- [TASK DESCRIPTION]: Write out the records word for word, with no pictures.
─── INFORMATION GIVEN ───
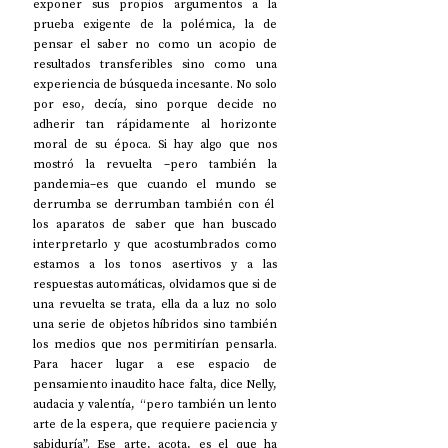
exponer sus propios argumentos a la 
prueba exigente de la polémica, la de 
pensar el saber no como un acopio de 
resultados transferibles sino como una 
experiencia de búsqueda incesante. No solo 
por eso, decía, sino porque decide no 
adherir tan rápidamente al horizonte 
moral de su época. Si hay algo que nos 
mostró la revuelta –pero también la 
pandemia–es que cuando el mundo se 
derrumba se derrumban también con él  
los aparatos de saber que han buscado 
interpretarlo y que acostumbrados como 
estamos a los tonos asertivos y a las 
respuestas automáticas, olvidamos que si de 
una revuelta se trata, ella da a luz no solo 
una serie de objetos híbridos sino también 
los medios que nos permitirían pensarla. 
Para hacer lugar a ese espacio de 
pensamiento inaudito hace falta, dice Nelly, 
audacia y valentía, “pero también un lento 
arte de la espera, que requiere paciencia y 
sabiduría”. Ese arte, acota, es el que ha 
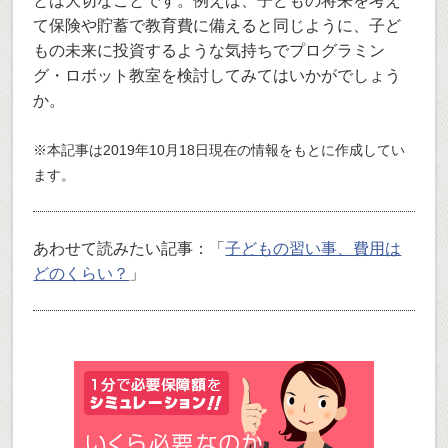
とは大切なことです。例えば、子どもの将来を考え
て保険や貯蓄で教育費に備えると同じように、子ど
もの未来に投資するような気持ちでプログラミン
グ・ロボット教室を検討してみてはいかがでしょう
か。
※本記事は2019年10月18日現在の情報をもとに作成してい
ます。
あわせて読みたい記事：「
子どもの習い事、費用は
どのくらい？
」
───
- [ANSWER SPACE]:
exponer sus propios argumentos a la 
prueba exigente de la polémica, la de 
pensar el saber no como un acopio de 
resultados transferibles sino como una 
experiencia de búsqueda incesante. No solo 
por eso, decía, sino porque decide no 
adherir tan rápidamente al horizonte 
moral de su época. Si hay algo que nos 
mostró la revuelta –pero también la 
pandemia–es que cuando el mundo se 
derrumba se derrumban también con él  
los aparatos de saber que han buscado 
interpretarlo y que acostumbrados como 
estamos a los tonos asertivos y a las 
respuestas automáticas, olvidamos que si de 
una revuelta se trata, ella da a luz no solo 
una serie de objetos híbridos sino también 
los medios que nos permitirían pensarla. 
Para hacer lugar a ese espacio de 
pensamiento inaudito hace falta, dice Nelly, 
audacia y valentía, “pero también un lento 
arte de la espera, que requiere paciencia y 
sabiduría”. Ese arte, acota, es el que ha 
とは大切なことです。例えば、子どもの将来を考え
て保険や貯蓄で教育費に備えると同じように、子ど
もの未来に投資するような気持ちでプログラミン
グ・ロボット教室を検討してみてはいかがでしょう
か。
※本記事は2019年10月18日現在の情報をもとに作成してい
ます。
あわせて読みたい記事：「
子どもの習い事、費用は
どのくらい？
」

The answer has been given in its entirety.